> _What to do_
Find every line in the records below that holds the word "each" and copy it.

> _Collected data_
══════════

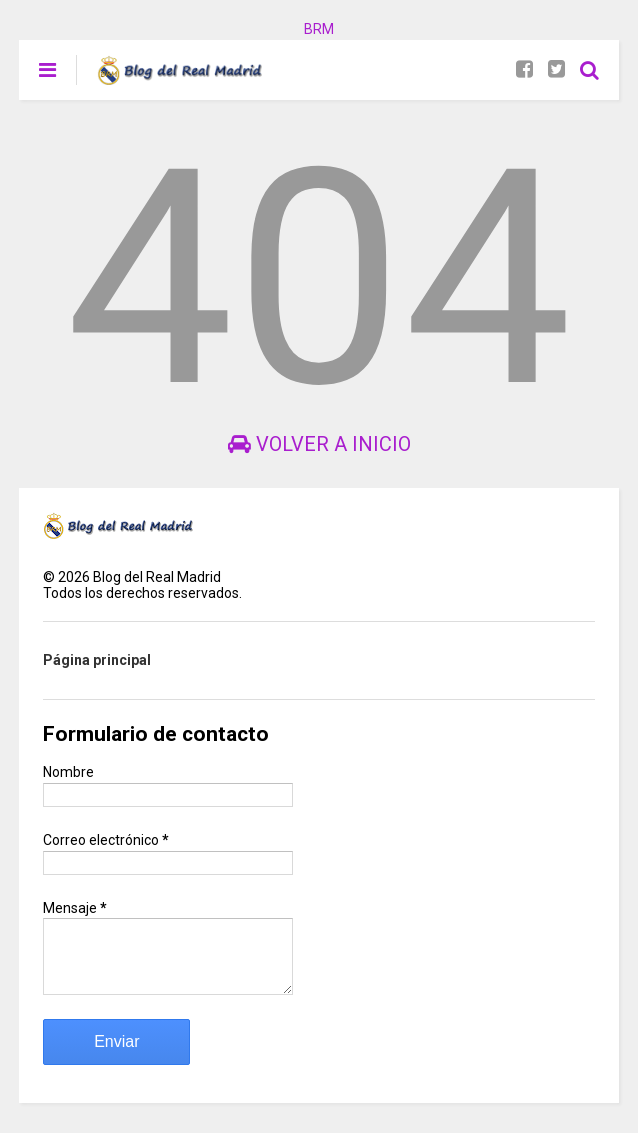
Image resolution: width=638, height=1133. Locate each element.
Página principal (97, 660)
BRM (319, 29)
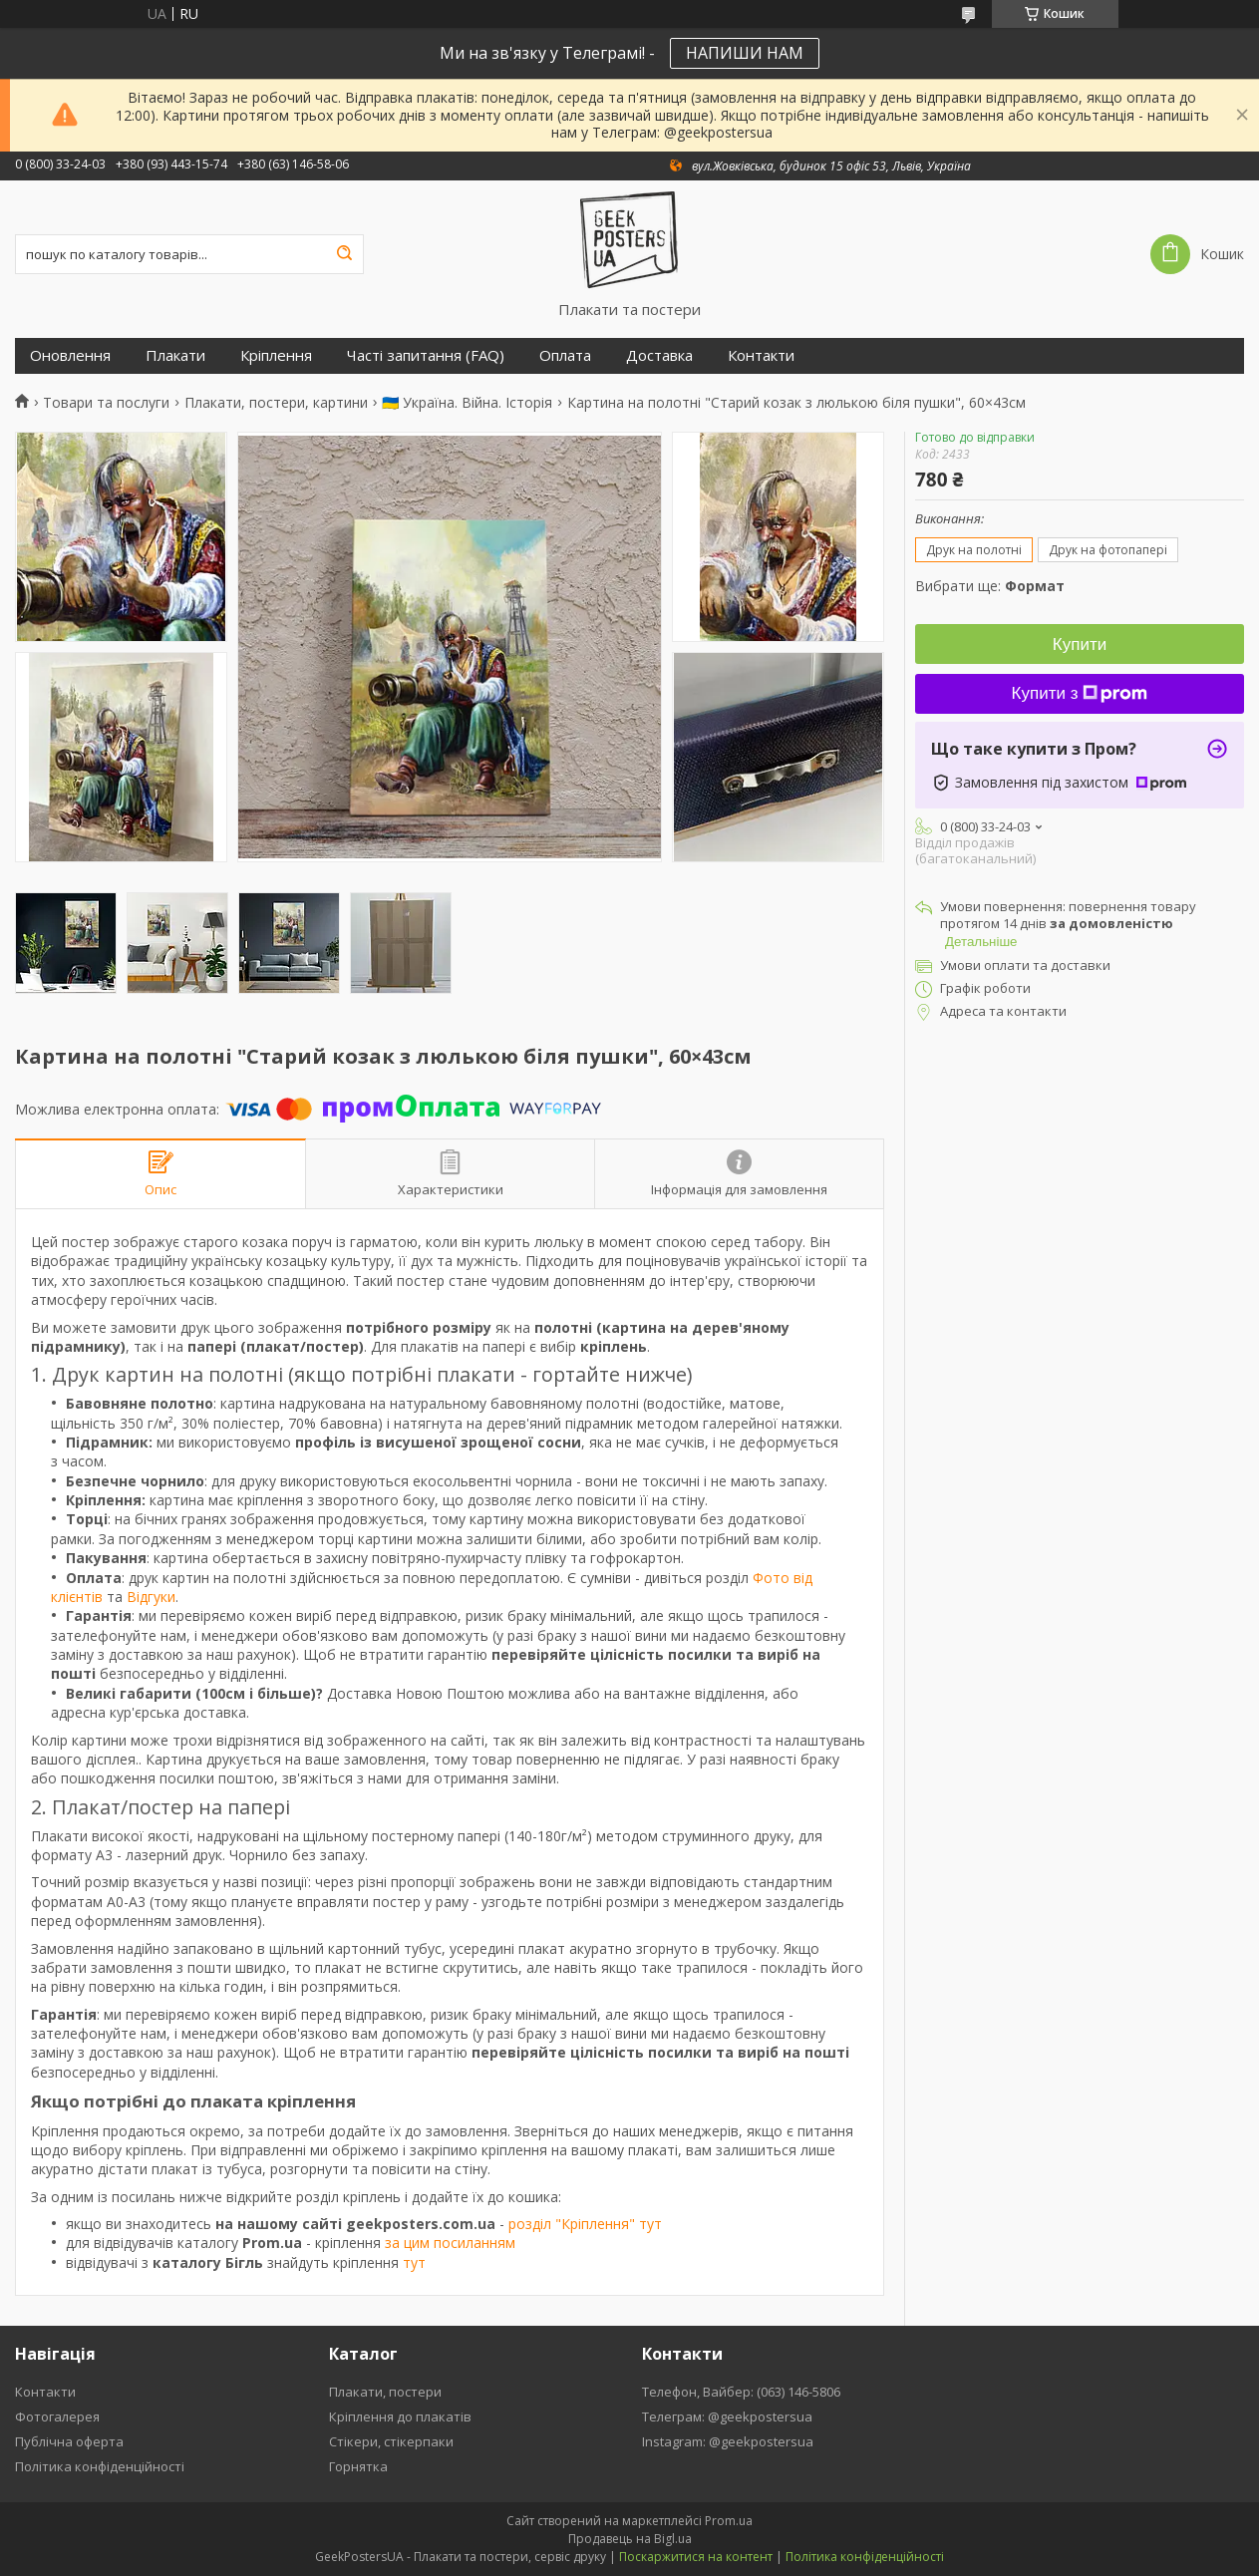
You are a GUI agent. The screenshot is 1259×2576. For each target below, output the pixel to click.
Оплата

══════════

> _Solution to this problem_
Image resolution: width=638, height=1133. Locate each element.
You are a GUI agent. The screenshot is 1259×2576. For each target below, output the pixel to click.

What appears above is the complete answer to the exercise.